Washington himself plays Troy, a garbage man in 1950s Pittsburgh. But if you listen to him tell it, he’s only doing that because his baseball career didn’t pan out. He was star in his day, but never made the jump to Major League Baseball – by the time they started to accept black athletes, he explains, he was too old. He explains that over and over to anyone who’ll listen, a man bitter enough to hold a grudge and proud enough to tell everyone it doesn’t bother him.
He’s a fascinating complex web of contradictions, and Washington sinks his teeth right in, creating a towering, intimating man of the house, who resents never achieving his dreams, but doesn’t hesitate in squashing those of his sons – the older, Lyons (Russell Hornsby), has a band, but Troy refuses to see him play; the younger, Cory (Jovan Adepo), would be scouted by a football recruiter, if Troy would only let him meet them.
Tolerating him with incredibly patience and similar pride is loyal wife Rose, played with a tough gumption by a steely Viola Davis. She works as hard as he does, her to keep the family running and him to alleviate the guilty of how they got their house – a compensation payment for his brother, Gabriel (Mykelti Williamson), who fought in WWII.
Washington and Davis make an astonishing lead couple, whether it’s in their affectionate teasing or their heated arguing – and Wilson’s play gives them both a chance to devastate in equal measure. When asked to adapt the text of or the screen, Washington insisted that they perform it on stage first – and so they did, with a Broadway production several years ago.
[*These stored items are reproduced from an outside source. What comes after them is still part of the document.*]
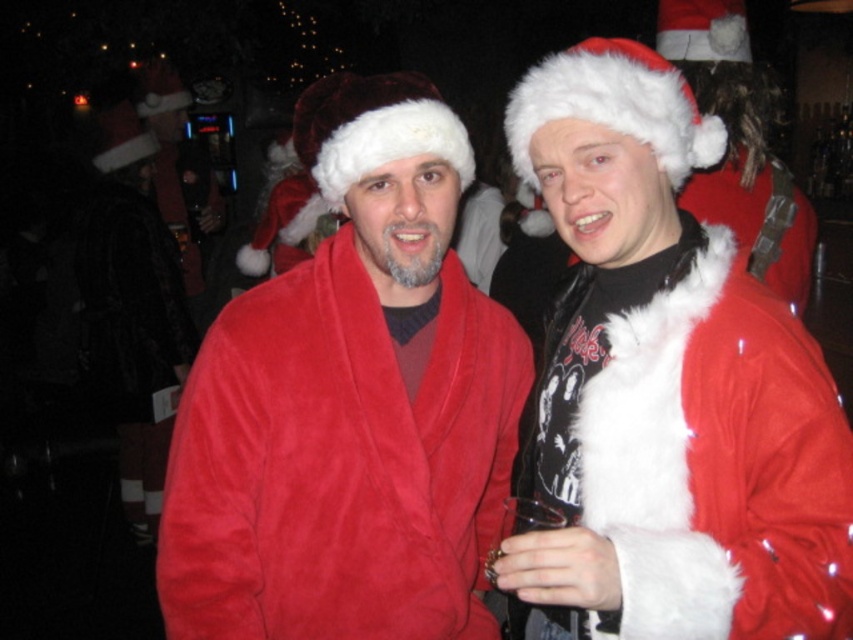 Question: Can you confirm if matte red robe at center is positioned to the right of fuzzy red coat at right?

Choices:
 (A) yes
 (B) no

Answer: (B)

Question: Is matte red robe at center in front of fuzzy red robe at right?

Choices:
 (A) yes
 (B) no

Answer: (B)

Question: Which of the following is the farthest from the observer?

Choices:
 (A) matte red robe at center
 (B) fuzzy red robe at right
 (C) fuzzy red coat at right

Answer: (C)

Question: Which object is positioned farthest from the fuzzy red robe at right?

Choices:
 (A) matte red robe at center
 (B) fuzzy red coat at right

Answer: (B)

Question: Does fuzzy red robe at right have a smaller size compared to fuzzy red coat at right?

Choices:
 (A) yes
 (B) no

Answer: (A)

Question: Which point appears farthest from the camera in this image?

Choices:
 (A) (683, 518)
 (B) (277, 632)
 (C) (657, 35)

Answer: (C) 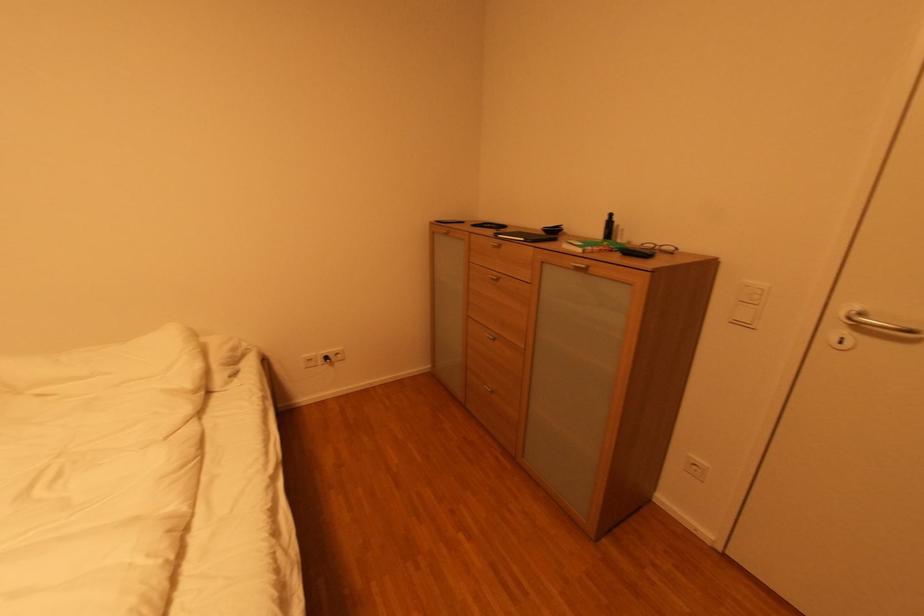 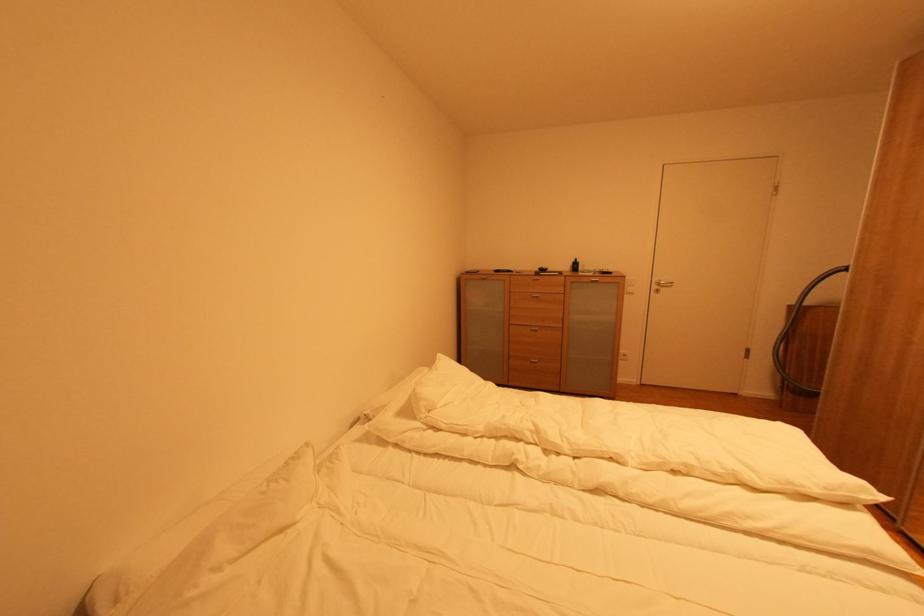 Find the pixel in the second image that matches point 494,339 in the first image.

(539, 331) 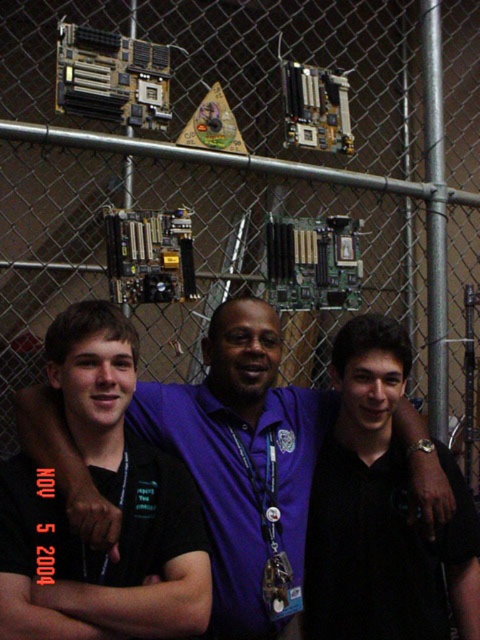 Question: Where is purple shirt at center located in relation to black matte shirt at center in the image?

Choices:
 (A) left
 (B) right

Answer: (B)

Question: Which point is farther to the camera?

Choices:
 (A) (206, 420)
 (B) (154, 568)

Answer: (A)

Question: Does purple shirt at center have a larger size compared to black matte shirt at center?

Choices:
 (A) yes
 (B) no

Answer: (A)

Question: Which object appears closest to the camera in this image?

Choices:
 (A) black matte shirt at center
 (B) purple shirt at center

Answer: (A)

Question: Which point appears closest to the camera in this image?

Choices:
 (A) (2, 499)
 (B) (304, 518)

Answer: (A)

Question: Does purple shirt at center have a smaller size compared to black matte shirt at center?

Choices:
 (A) yes
 (B) no

Answer: (B)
The result is an ensemble of fantastic performances delivered by people who clearly know what they’re doing inside and out.
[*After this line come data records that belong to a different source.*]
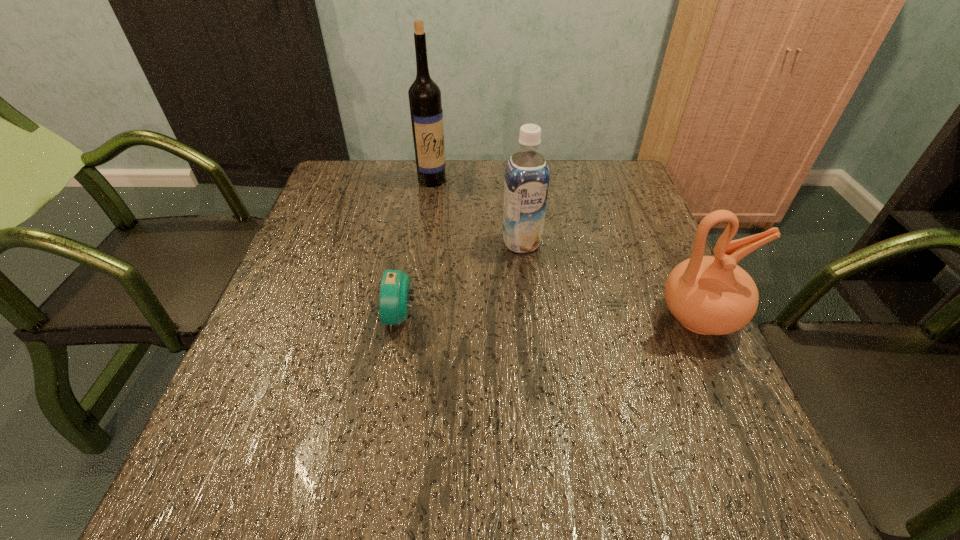 Where is `free spot located 0.280m on the label of the farthest object`? The image size is (960, 540). free spot located 0.280m on the label of the farthest object is located at coordinates (476, 244).

Find the location of a particular element. Image resolution: width=960 pixels, height=540 pixels. vacant space located 0.170m on the label of the farthest object is located at coordinates (459, 219).

At what (x,y) coordinates should I click in order to perform the action: click on vacant space located on the label of the soya milk. Please return your answer as a coordinate pair (x, y). The width and height of the screenshot is (960, 540). Looking at the image, I should click on (537, 287).

Image resolution: width=960 pixels, height=540 pixels. I want to click on vacant space positioned on the label of the soya milk, so click(x=567, y=373).

You are a GUI agent. You are given a task and a screenshot of the screen. Output one action in this format:
    pyautogui.click(x=<x>, y=<y>)
    Task: Click on the vacant space located 0.370m on the label of the soya milk
    Image resolution: width=960 pixels, height=540 pixels.
    Given the screenshot: What is the action you would take?
    pyautogui.click(x=572, y=387)

Find the location of `object situated at the far edge`. object situated at the far edge is located at coordinates (424, 94).

This screenshot has height=540, width=960. In order to click on object at the right edge in this screenshot , I will do `click(708, 295)`.

Find the location of a particular element. The height and width of the screenshot is (540, 960). free space at the far edge is located at coordinates (481, 191).

Locate an element on the screen. vacant space at the left edge of the desktop is located at coordinates (285, 372).

The height and width of the screenshot is (540, 960). In the image, there is a desktop. What are the coordinates of `vacant space at the right edge` in the screenshot? It's located at (590, 218).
It’s in allowing those performances to take centre stage that Washington’s skill as a director could easily go unnoticed. With barely any music on the soundtrack, the words themselves become the music to accompany each scene, from the rattling machine-gun exchanges at the fast-paced open, as Troy is happily in control of his life, to the slower exchanges with Gabriel and, later, Rose, as dramatic revelations lead to pregnant pauses and pointed questions.
Washington’s camera picks just the position to capture that rhythm, cutting between the rapid dialogue in the first half, before lingering on reactions in the second – one long shot of Viola Davis’ face as Denzel delivers a lengthy speech is one of the most heartbreaking moments you’ll see on a screen this year. What he crafts is a movie that feels driven by August Wilson’s words in a quietly remarkable way – the play’s static location becomes a strength, as we barely leave the house, leaving us, like Rose, trapped in a domestic prison that is all too easily forgotten in 2017. The brief moments we spend outside are all the more effective, from a timelapse cut that brings perspective to a largely tragic existence to the recurring motif of Troy trying to build a fence in the backyard – a failed effort that increasingly feels poignantly inconsequential. The result is a moving drama fuelled by two powerhouse performances. It’s a play. And in no way is that a bad thing.